Ganelon gave him a moment to let that sink in. Then he said, “And the Gooseberry Fool is...”

“Not another word,” said Flanel, gloating like a peacock. “This is my investigation.” Rubbing his hands together vigorously as though washing them in glory, the chief inspector turned to Gruber. “Actually I’m surprised to find you here, Franz Gruber.”

“And why is that?” asked the German, clearly outraged at being questioned first.

“Because, sir, yesterday we received a report circulated by the Milan police that your body was found three days ago in a room at the Hotel Europa. You had been strangled and your face battered in. You are an imposter. You are the Gooseberry Fool.”

Gruber barked a contemptuous laugh. No amount of badgering could shake the man’s pickpocket story. After half an hour Flanel had him taken away to be held until the Leipzig police verified his identity.

The chief inspector scowled over his suspect list again, shrugged hopelessly, and looked in Ganelon’s direction. When Ganelon mouthed Thorwald’s name, Flanel had him sent for.

Now a stranger appeared in the doorway, a man with an air of serious purpose wearing a close-cropped heard in the style made popular by Cavour. “I must speak to Baron Sandor,” he said.

“I am Chief Inspector Flanel, sir.

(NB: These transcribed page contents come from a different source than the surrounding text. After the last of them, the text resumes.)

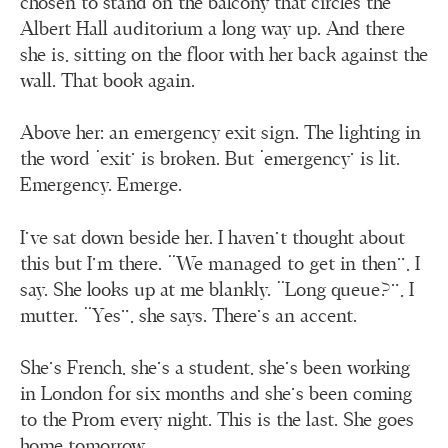
chosen to stand on the balcony that circles the
Albert Hall auditorium a long way up. And there
she is, sitting on the floor with her back against the
wall. That book again.
Above her: an emergency exit sign. The lighting in
the word ‘exit’ is broken. But ‘emergency’ is lit.
Emergency. Emerge.
I’ve sat down beside her. I haven’t thought about
this but I’m there. “We managed to get in then”, I
say. She looks up at me blankly. “Long queue?”, I
mutter. “Yes”, she says. There’s an accent.
She’s French, she’s a student, she’s been working
in London for six months and she’s been coming
to the Prom every night. This is the last. She goes
home tomorrow.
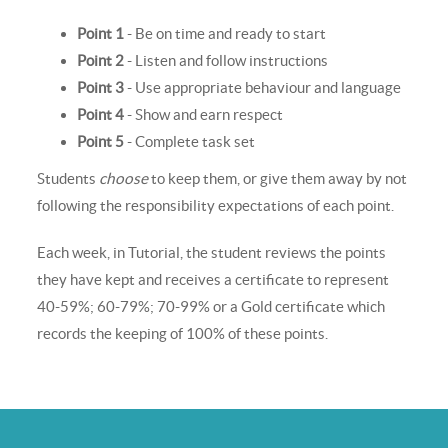
Point 1
- Be on time and ready to start
Point 2
- Listen and follow instructions
Point 3
- Use appropriate behaviour and language
Point 4
- Show and earn respect
Point 5
- Complete task set
Students
choose
to keep them, or give them away by not
following the responsibility expectations of each point.
Each week, in Tutorial, the student reviews the points
they have kept and receives a certificate to represent
40-59%; 60-79%; 70-99% or a Gold certificate which
records the keeping of 100% of these points.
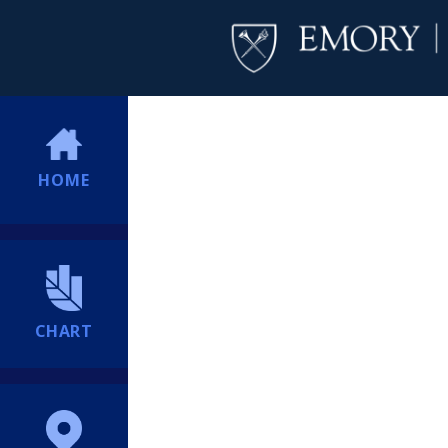
HOME
CHART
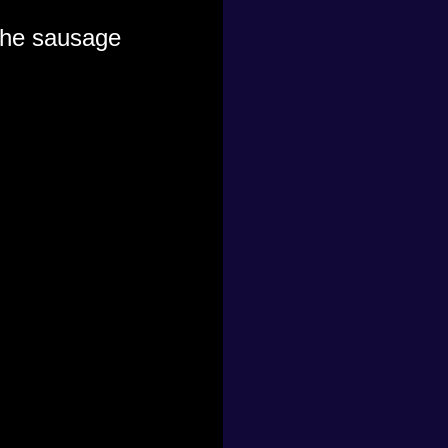
 the sausage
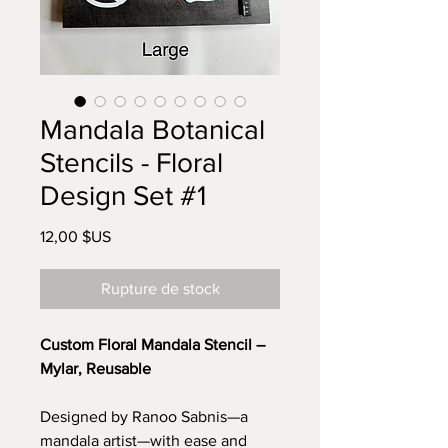
Mandala Botanical
Stencils - Floral
Design Set #1
Prix
12,00 $US
Rupture de stock
Custom Floral Mandala Stencil –
Mylar, Reusable
Designed by Ranoo Sabnis—a
mandala artist—with ease and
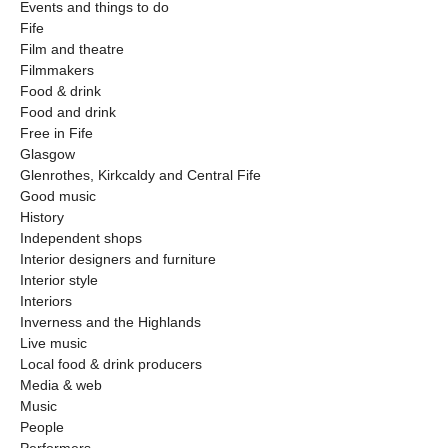
Events and things to do
Fife
Film and theatre
Filmmakers
Food & drink
Food and drink
Free in Fife
Glasgow
Glenrothes, Kirkcaldy and Central Fife
Good music
History
Independent shops
Interior designers and furniture
Interior style
Interiors
Inverness and the Highlands
Live music
Local food & drink producers
Media & web
Music
People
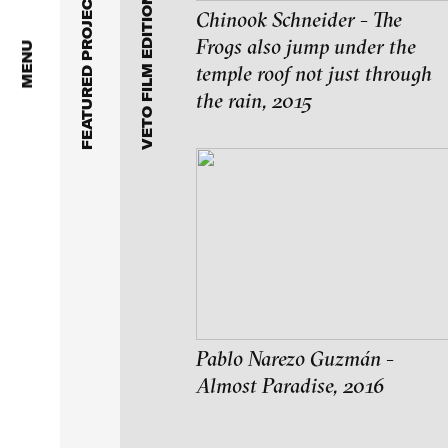
FEATURED PROJECTS
VETO FILM EDITION 4
Stiftung imai – inter m
Chinook Schneider - The
Frogs also jump under the
MENU
temple roof not just through
the rain, 2015
Pablo Narezo Guzmán -
Almost Paradise, 2016
blinkvideo - resear
installations.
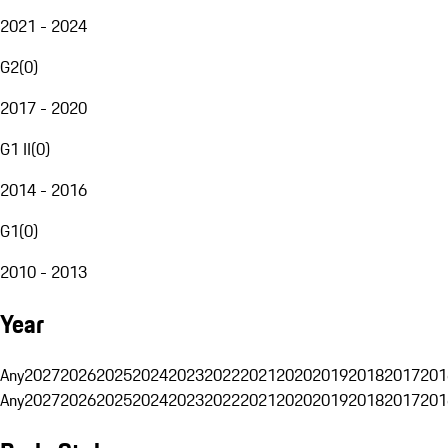
2021 - 2024
G2
(
0
)
2017 - 2020
G1 II
(
0
)
2014 - 2016
G1
(
0
)
2010 - 2013
Year
Any
2027
2026
2025
2024
2023
2022
2021
2020
2019
2018
2017
201
Any
2027
2026
2025
2024
2023
2022
2021
2020
2019
2018
2017
201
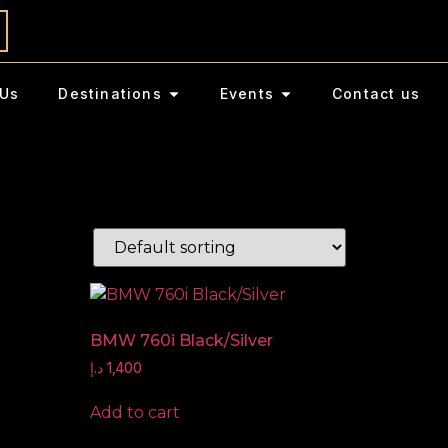
Us
Destinations
Events
Contact us
BMW 760i Black/Silver
د.إ
1,400
Add to cart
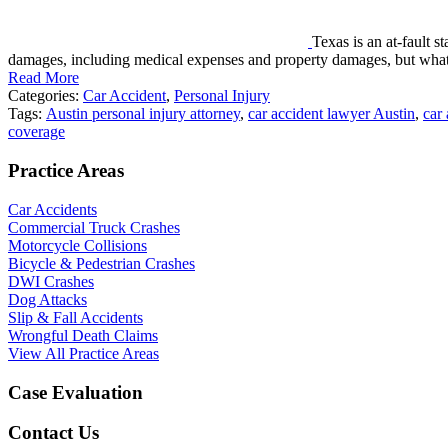
Texas is an at-fault s
damages, including medical expenses and property damages, but wha
Read More
Categories:
Car Accident
,
Personal Injury
Tags:
Austin personal injury attorney
,
car accident lawyer Austin
,
car
coverage
Practice Areas
Car Accidents
Commercial Truck Crashes
Motorcycle Collisions
Bicycle & Pedestrian Crashes
DWI Crashes
Dog Attacks
Slip & Fall Accidents
Wrongful Death Claims
View All Practice Areas
Case Evaluation
Contact Us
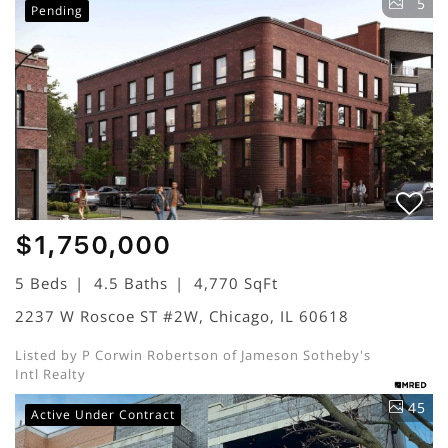
5
Pending
$1,750,000
5 Beds
4.5 Baths
4,770 SqFt
2237 W Roscoe ST #2W, Chicago, IL 60618
Listed by P Corwin Robertson of Jameson Sotheby's
Intl Realty
45
Active Under Contract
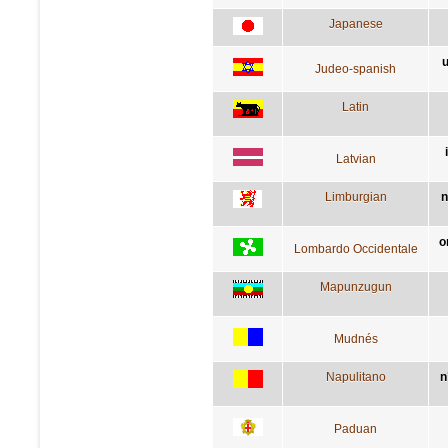
Japanese
u
Judeo-spanish
Latin
Latvian
Limburgian
n
o
Lombardo Occidentale
Mapunzugun
Mudnés
Napulitano
n
Paduan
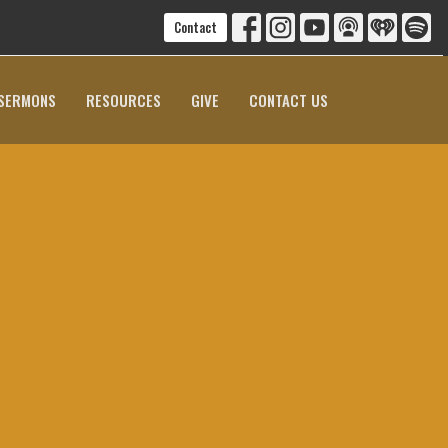
Contact
SERMONS
RESOURCES
GIVE
CONTACT US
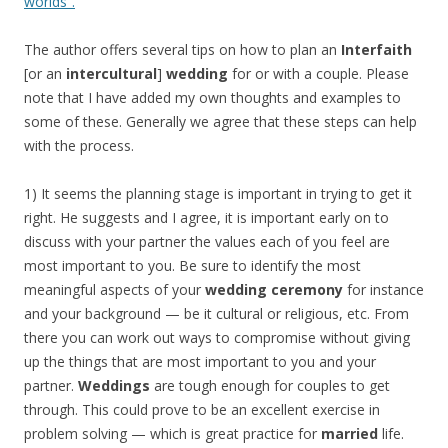
worlds”.
The author offers several tips on how to plan an
Interfaith
[or an
intercultural
]
wedding
for or with a couple. Please
note that I have added my own thoughts and examples to
some of these. Generally we agree that these steps can help
with the process.
1) It seems the planning stage is important in trying to get it
right. He suggests and I agree, it is important early on to
discuss with your partner the values each of you feel are
most important to you. Be sure to identify the most
meaningful aspects of your
wedding ceremony
for instance
and your background — be it cultural or religious, etc. From
there you can work out ways to compromise without giving
up the things that are most important to you and your
partner.
Weddings
are tough enough for couples to get
through. This could prove to be an excellent exercise in
problem solving — which is great practice for
married
life.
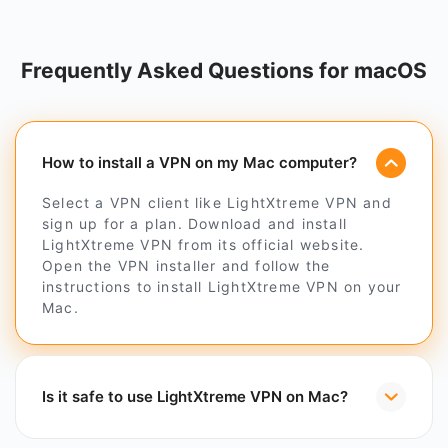
Frequently Asked Questions for macOS
How to install a VPN on my Mac computer?
Select a VPN client like LightXtreme VPN and
sign up for a plan. Download and install
LightXtreme VPN from its official website.
Open the VPN installer and follow the
instructions to install LightXtreme VPN on your
Mac.
Is it safe to use LightXtreme VPN on Mac?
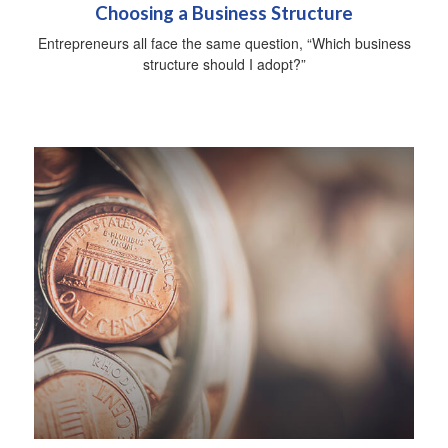
Choosing a Business Structure
Entrepreneurs all face the same question, “Which business
structure should I adopt?”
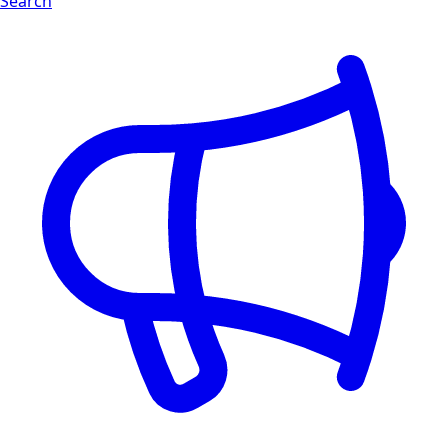
Search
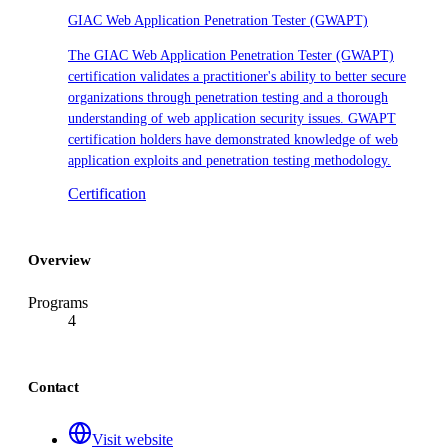
GIAC Web Application Penetration Tester (GWAPT)
The GIAC Web Application Penetration Tester (GWAPT)
certification validates a practitioner's ability to better secure
organizations through penetration testing and a thorough
understanding of web application security issues. GWAPT
certification holders have demonstrated knowledge of web
application exploits and penetration testing methodology.
Certification
Overview
Programs
4
Contact
Visit website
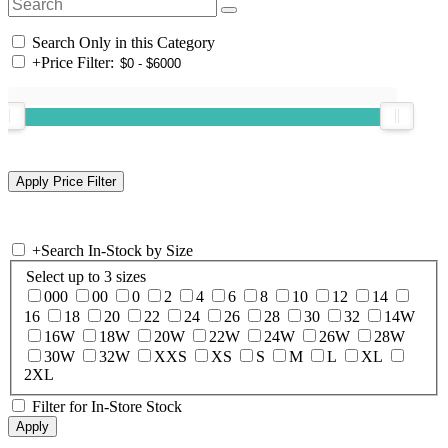
Search Only in this Category
+
Price Filter:
+
Search In-Stock by Size
Select up to 3 sizes
000
00
0
2
4
6
8
10
12
14
16
18
20
22
24
26
28
30
32
14W
16W
18W
20W
22W
24W
26W
28W
30W
32W
XXS
XS
S
M
L
XL
2XL
Filter for In-Store Stock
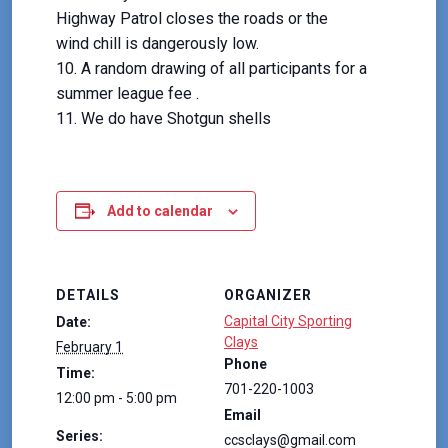
Highway Patrol closes the roads or the
wind chill is dangerously low.
A random drawing of all participants for a
summer league fee .
We do have Shotgun shells
Add to calendar
DETAILS
ORGANIZER
Capital City Sporting
Date:
Clays
February 1
Phone
Time:
701-220-1003
12:00 pm - 5:00 pm
Email
Series:
ccsclays@gmail.com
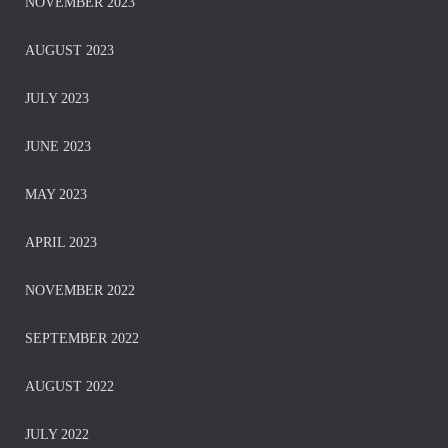
NOVEMBER 2023
AUGUST 2023
JULY 2023
JUNE 2023
MAY 2023
APRIL 2023
NOVEMBER 2022
SEPTEMBER 2022
AUGUST 2022
JULY 2022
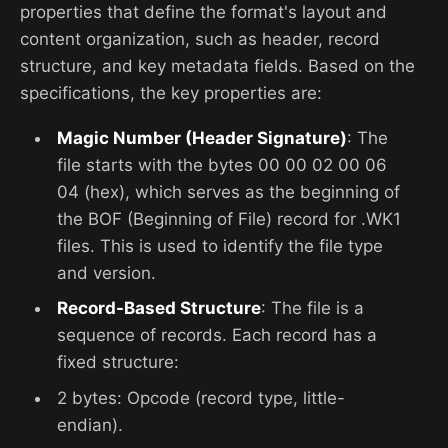
properties that define the format's layout and
content organization, such as header, record
structure, and key metadata fields. Based on the
specifications, the key properties are:
Magic Number (Header Signature)
: The
file starts with the bytes 00 00 02 00 06
04 (hex), which serves as the beginning of
the BOF (Beginning of File) record for .WK1
files. This is used to identify the file type
and version.
Record-Based Structure
: The file is a
sequence of records. Each record has a
fixed structure:
2 bytes: Opcode (record type, little-
endian).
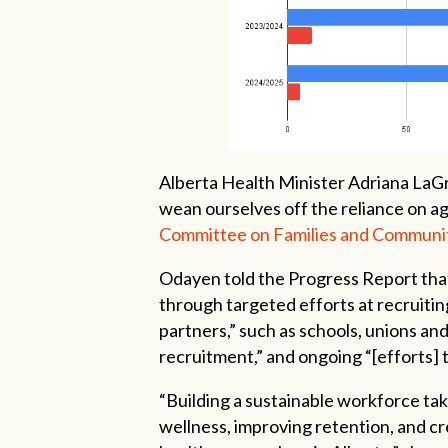
Alberta Health Minister Adriana La
wean ourselves off the reliance on ag
Committee on Families and Communi
Odayen told the Progress Report that
through targeted efforts at recruitin
partners,” such as schools, unions an
recruitment,” and ongoing “[efforts]
“Building a sustainable workforce ta
wellness, improving retention, and cr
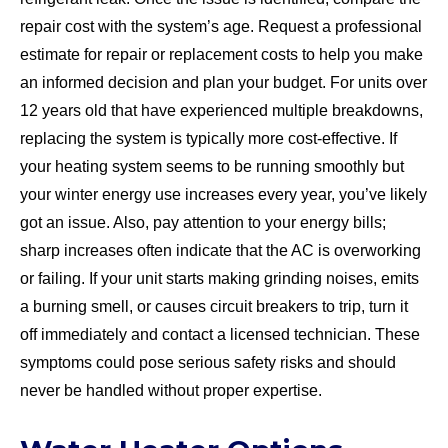
repair cost with the system’s age. Request a professional
estimate for repair or replacement costs to help you make
an informed decision and plan your budget. For units over
12 years old that have experienced multiple breakdowns,
replacing the system is typically more cost-effective. If
your heating system seems to be running smoothly but
your winter energy use increases every year, you’ve likely
got an issue. Also, pay attention to your energy bills;
sharp increases often indicate that the AC is overworking
or failing. If your unit starts making grinding noises, emits
a burning smell, or causes circuit breakers to trip, turn it
off immediately and contact a licensed technician. These
symptoms could pose serious safety risks and should
never be handled without proper expertise.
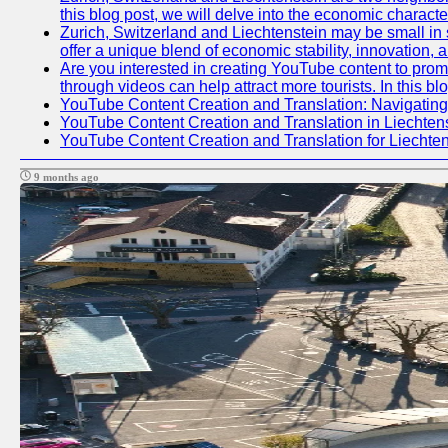
this blog post, we will delve into the economic charact
Zurich, Switzerland and Liechtenstein may be small in 
offer a unique blend of economic stability, innovation,
Are you interested in creating YouTube content to promo
through videos can help attract more tourists. In this b
YouTube Content Creation and Translation: Navigating
YouTube Content Creation and Translation in Liechte
YouTube Content Creation and Translation for Liechte
9 months ago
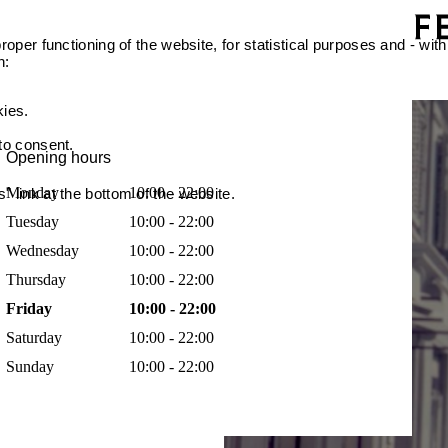
oper functioning of the website, for statistical purposes and - with
n:
kies.
 to consent.
Opening hours
Monday
10:00 - 22:00
 link at the bottom of the website.
Tuesday
10:00 - 22:00
Wednesday
10:00 - 22:00
Thursday
10:00 - 22:00
Friday
10:00 - 22:00
Saturday
10:00 - 22:00
Sunday
10:00 - 22:00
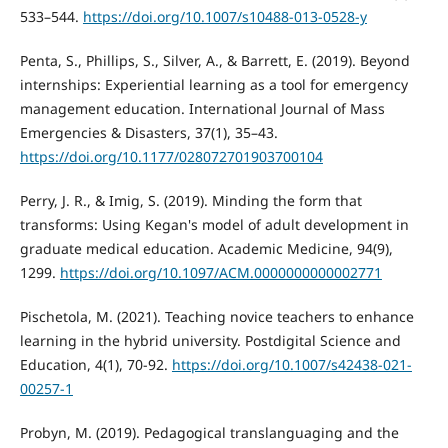
533–544.
https://doi.org/10.1007/s10488-013-0528-y
Penta, S., Phillips, S., Silver, A., & Barrett, E. (2019). Beyond
internships: Experiential learning as a tool for emergency
management education. International Journal of Mass
Emergencies & Disasters, 37(1), 35–43.
https://doi.org/10.1177/028072701903700104
Perry, J. R., & Imig, S. (2019). Minding the form that
transforms: Using Kegan's model of adult development in
graduate medical education. Academic Medicine, 94(9),
1299.
https://doi.org/10.1097/ACM.0000000000002771
Pischetola, M. (2021). Teaching novice teachers to enhance
learning in the hybrid university. Postdigital Science and
Education, 4(1), 70-92.
https://doi.org/10.1007/s42438-021-
00257-1
Probyn, M. (2019). Pedagogical translanguaging and the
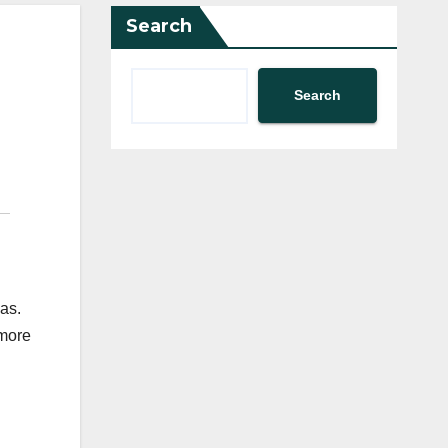
Search
Search
as.
 more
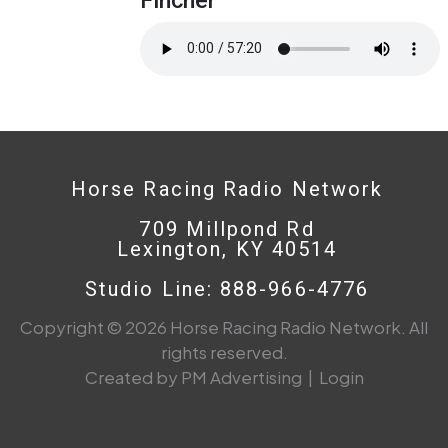
Horse Racing Radio Network
709 Millpond Rd
Lexington, KY 40514
Studio Line: 888-966-4776
Copyright © 2026 Horse Racing Radio Network. All
rights reserved.
Created by PM Advertising
|
Login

Who are you?”

“My name is Antonio Cipriani, Vieux Gaspard’s sales representative for Italy and Spain.”

“How the hell did you get in here?” demanded Flanel.

“I had come expecting villainy,” said the new arrival. “When I found men lurking around outside, I assumed they were up to something dark. I should have realized they were police. Villains don’t lurk about with their hands in their pockets. In any event, when the man at the front door went into the bushes to relieve himself, I saw my chance and slipped inside.

“A week ago I was kidnapped on my way to visit the baron’s new manufacturing facility in Milan and held in an old farmhouse north of Naples. From what my kidnappers said among themselves, I gathered I was being held so that someone could impersonate me here. I suspected the Old Father William people meant to steal our formula.” The new arrival struck a kick-boxing stance. “No novice at the art of self-defence, I waited for my chance, knocked one of my captors down with a kick to the solar plexus, and escaped. But what was I to do then? Go to the police and they’d waste precious time confirming my story. So I decided to come directly here. In San Sebastiano I rented a rig, rode out here, and approached the chateau on foot. The rest you know.”

Cipriani put on pince-nez glasses, drew the Friday edition of the Milan Correro out of his pocket, and said, “Oh yes, and this may interest you. It seems I wasn’t the only Vieux Gaspard representative to be kidnapped.” The article he tapped with his glasses read: “The police, acting on an anonymous informant, have determined the murdered man discovered Sunday last at the Hotel Europa and previously identified as Franz Gruber of Leipzig was, in fact, Lars Thorwald of Christiania.”

Flanel snatched an invisible fly out of the air and shook it in his tight fist. “Got him!” he said. Then, as footsteps approached down the hall, he turned triumphantly to face the door.

But the policeman sent to find Thorwald had returned alone. “He’s gone, sir, escaped from his room down a rope of knotted bed sheets.”

“After him!” shouted Flanel, prancing out of the room. “He can’t have gotten far! Lars Thorwald is the Gooseberry Fool!”

Ganelon stayed behind to explain to the amazed Cipriani how his identity had been used in the Gooseberry Fool’s plan to murder the Nawab. When he had finished, Cipriani bowed and said, “I come at an inconvenient time. I will return tomorrow to put myself at the baron’s disposal.”

Ganelon pointed to the window where Flanel and a crowd of shouting policemen were dashing across the lawn. “Don’t leave yet. You’ll miss all the excitement.”

“It looks like they’ve picked up his trail,” said Cipriani. As the pursuers entered the trees he added a worried, “If that’s the way the villain went, and he holds to that course, he should emerge from the woods near where I tied my rig.” Ganelon made no reply. “But hell get away!” Cipriani insisted, starting toward the door. “Somebody has to warn the police.”